Founding assumption of Machine Learning algorithms

Liger
4 min readJan 14, 2022

--

Photo by Sigmund on Unsplash

Most rewarding aspect of learning any new concept lies in the Eureka moment (or Aha moment as it is called) when suddenly all the juggled pieces fall into place and reveal the big picture. Its sweeter when the picture was already completed and all you need is a slight change in perspective. I had an ‘Aha!’ moment recently and thought of sharing with you the same

What we already knew
Objective of any supervised machine learning algorithm is to model the relationship between the dependent variable and the independent variables based on the data provided. It does so either by providing a mathematical function or a set of rules that could map the feature set (independent variables) to the target variable. (dependent variable).We could use the model thus generated by the algorithm to predict the target variable given a set of feature inputs.

Revelation
The dataset that is used by the Machine Learning algorithm to generate the model is considered only to be a subset of the actual real world dataset”

Give it some time and let it sink in. Though this looks like a silly and well known statement, it has several implications and forms the base for many other concepts and activities that we do for a machine learning problem.

This assumption means that the data at hand is only a sample (say S) of the whole data, population (P) and what an supervised ML algorithm is trying to do is to model the relationship in the population using the sample data we have.
i.e if the actual function that maps the independent variable (Y) to the dependent variables (X) of the whole real world data is represented as F(x), ML algorithm tries to model the relationship and generates the function f(x)

Actual function which is unknown (based on the whole data)
Y=F(X)
Function generated by the ML algorithm(based on the dataset provided)
Ŷ= f(X)

Thus our objective becomes creating a generalizable model (‘f’) of the population from the sample S and predicting the target variable as Ŷ= f(X) such that Ŷ is closer to Y. (By generalizable, what I mean is those patterns in the sample that can be extended to the whole population)

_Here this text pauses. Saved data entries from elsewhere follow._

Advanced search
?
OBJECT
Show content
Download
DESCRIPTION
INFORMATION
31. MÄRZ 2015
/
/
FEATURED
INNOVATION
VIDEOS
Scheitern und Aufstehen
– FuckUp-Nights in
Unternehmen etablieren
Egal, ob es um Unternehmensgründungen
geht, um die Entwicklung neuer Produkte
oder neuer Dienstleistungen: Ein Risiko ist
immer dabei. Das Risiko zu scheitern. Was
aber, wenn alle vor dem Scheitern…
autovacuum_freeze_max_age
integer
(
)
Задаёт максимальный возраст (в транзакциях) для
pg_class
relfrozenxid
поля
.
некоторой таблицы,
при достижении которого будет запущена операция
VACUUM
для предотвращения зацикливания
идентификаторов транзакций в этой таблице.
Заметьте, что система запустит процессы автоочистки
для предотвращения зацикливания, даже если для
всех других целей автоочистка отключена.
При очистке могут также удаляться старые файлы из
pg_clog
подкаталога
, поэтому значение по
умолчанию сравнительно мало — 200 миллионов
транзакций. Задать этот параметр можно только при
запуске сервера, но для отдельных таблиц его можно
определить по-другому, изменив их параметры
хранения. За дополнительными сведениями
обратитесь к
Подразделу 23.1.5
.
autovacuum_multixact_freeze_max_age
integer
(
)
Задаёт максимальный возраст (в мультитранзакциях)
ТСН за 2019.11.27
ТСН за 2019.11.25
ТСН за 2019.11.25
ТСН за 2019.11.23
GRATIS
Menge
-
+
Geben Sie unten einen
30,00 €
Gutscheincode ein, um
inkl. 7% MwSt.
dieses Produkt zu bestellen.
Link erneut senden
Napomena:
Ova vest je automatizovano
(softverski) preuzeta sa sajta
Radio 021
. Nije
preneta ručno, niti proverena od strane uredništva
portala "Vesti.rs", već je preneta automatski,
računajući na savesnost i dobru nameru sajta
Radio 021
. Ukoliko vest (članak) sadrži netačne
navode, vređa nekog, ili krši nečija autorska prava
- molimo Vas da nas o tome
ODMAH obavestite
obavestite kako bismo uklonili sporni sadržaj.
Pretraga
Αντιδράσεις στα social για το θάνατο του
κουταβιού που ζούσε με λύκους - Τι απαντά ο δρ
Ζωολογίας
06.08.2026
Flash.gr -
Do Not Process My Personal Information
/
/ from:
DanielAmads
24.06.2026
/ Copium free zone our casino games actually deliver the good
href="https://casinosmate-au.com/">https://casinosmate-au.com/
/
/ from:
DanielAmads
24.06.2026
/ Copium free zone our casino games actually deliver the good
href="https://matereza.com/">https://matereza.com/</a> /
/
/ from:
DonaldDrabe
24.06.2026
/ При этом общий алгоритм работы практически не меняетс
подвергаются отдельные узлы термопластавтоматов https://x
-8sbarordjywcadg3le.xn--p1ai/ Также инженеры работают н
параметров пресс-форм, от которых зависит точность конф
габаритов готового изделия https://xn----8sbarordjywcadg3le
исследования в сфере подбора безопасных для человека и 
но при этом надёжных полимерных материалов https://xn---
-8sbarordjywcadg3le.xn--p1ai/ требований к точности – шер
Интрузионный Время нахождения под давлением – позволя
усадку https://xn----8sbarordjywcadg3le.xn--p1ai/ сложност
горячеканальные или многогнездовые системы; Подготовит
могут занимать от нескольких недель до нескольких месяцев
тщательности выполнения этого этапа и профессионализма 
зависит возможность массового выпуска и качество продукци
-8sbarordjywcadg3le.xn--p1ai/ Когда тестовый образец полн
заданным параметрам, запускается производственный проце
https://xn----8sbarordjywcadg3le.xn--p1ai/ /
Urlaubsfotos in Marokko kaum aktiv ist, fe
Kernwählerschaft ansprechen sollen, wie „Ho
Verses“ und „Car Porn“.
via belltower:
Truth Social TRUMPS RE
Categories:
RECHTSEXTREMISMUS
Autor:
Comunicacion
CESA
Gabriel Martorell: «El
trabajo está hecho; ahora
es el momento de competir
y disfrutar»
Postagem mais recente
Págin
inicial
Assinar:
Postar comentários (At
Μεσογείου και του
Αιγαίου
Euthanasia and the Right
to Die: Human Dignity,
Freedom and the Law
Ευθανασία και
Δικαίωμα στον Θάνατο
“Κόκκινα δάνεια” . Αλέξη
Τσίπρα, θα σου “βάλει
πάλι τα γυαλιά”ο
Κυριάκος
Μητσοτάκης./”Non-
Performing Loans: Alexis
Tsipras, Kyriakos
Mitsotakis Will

Since we have established the above assumption let us look at some of the other ML concepts in new light.

Train test split
This is an obvious one. Based on above assumption, ML algorithm tries to learn generalizable patterns from the sample. Thus the model needs to be evaluated on how much those patterns from sample conforms to the population and hence the model should be assessed on a different subset of population different from initial sample.
In this context, rather than using the whole dataset for learning and gathering new data samples from population for evaluation, we keep aside a part of already gathered data (S) to be used as a different subset of population

Bias and Variance
Based on the above assumption, Bias and Variance can be interpreted as below.
Bias Measure of the difference between the predicted value (Ŷ) and the actual value (Y)
VarianceMeasure of how much ‘f ‘ needs to be changed when a different sample (S’) from population (P) is used.

First part of generalizable model indicate a low variance and the second part of Ŷ closer to Y indicate low bias.

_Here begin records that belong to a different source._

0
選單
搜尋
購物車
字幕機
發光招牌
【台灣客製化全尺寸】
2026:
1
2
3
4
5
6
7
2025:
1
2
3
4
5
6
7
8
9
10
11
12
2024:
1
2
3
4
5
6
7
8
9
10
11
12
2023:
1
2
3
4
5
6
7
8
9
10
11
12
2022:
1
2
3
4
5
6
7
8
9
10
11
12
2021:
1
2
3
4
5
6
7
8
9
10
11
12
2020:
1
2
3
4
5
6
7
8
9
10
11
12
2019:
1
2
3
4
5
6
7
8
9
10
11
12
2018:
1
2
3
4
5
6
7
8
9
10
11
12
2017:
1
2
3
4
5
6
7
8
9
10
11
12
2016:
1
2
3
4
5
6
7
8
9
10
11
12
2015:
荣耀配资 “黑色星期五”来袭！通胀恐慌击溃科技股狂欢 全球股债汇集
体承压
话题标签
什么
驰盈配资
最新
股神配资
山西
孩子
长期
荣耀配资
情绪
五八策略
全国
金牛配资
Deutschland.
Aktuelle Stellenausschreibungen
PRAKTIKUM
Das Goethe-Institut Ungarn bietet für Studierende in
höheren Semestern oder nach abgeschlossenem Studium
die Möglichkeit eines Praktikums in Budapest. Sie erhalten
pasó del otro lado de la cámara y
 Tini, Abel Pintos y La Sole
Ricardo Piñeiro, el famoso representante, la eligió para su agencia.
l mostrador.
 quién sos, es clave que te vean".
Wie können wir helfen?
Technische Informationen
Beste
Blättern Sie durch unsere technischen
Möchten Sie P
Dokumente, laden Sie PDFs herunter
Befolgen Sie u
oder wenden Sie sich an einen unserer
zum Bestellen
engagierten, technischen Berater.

In the above statement, bias term is straight forward and is easy to understand. A low bias means the predicted value is closer to the actual value and vice versa. If the difference is higher, model is said to be underfitting, meaning the generated model is not even able to fit the data in sample S correctly.

Coming to variance, a low variance means the model generated by the ML algorithm has captured the generalizable relationship (between target and feature variables) of population rather than those specific to the sample S. Hence if a different dataset from the same population is used by the algorithm, model generated would be more or less similar. In case if factors learnt by the model is specific to the sample S, model is said to be overfitting and any small change in the data (S) will result in drastic change in the model. This is also the reason why in case overfitting, model performs great on training data but poorly on the test data.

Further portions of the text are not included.